● Provided data:
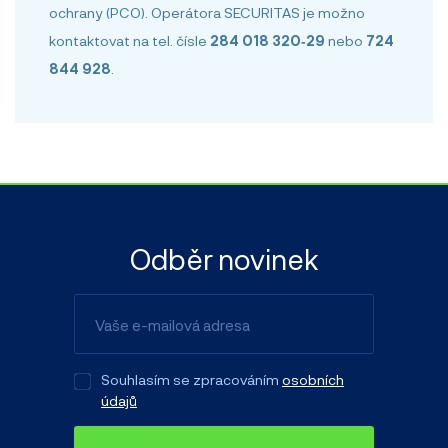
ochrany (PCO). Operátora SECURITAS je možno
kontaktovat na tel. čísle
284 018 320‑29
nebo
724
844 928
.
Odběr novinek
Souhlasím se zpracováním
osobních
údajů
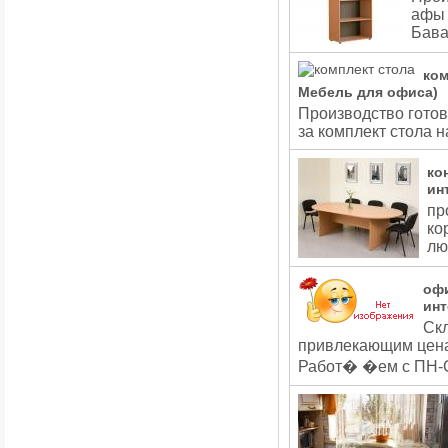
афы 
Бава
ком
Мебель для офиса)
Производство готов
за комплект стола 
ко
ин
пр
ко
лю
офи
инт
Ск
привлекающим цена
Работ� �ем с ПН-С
---
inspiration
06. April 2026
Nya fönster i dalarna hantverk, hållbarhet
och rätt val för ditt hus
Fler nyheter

● Problem: From the listing above, restate verbatim the lines running from the one with "kontaktovat na tel. čísle" through the one with "Работ� �ем с ПН-С", inclusive, but not the pictures.

● Written answer:
kontaktovat na tel. čísle
284 018 320‑29
nebo
724
844 928
.
Odběr novinek
Souhlasím se zpracováním
osobních
údajů
афы 
Бава
ком
Мебель для офиса)
Производство готов
за комплект стола 
ко
ин
пр
ко
лю
офи
инт
Ск
привлекающим цена
Работ� �ем с ПН-С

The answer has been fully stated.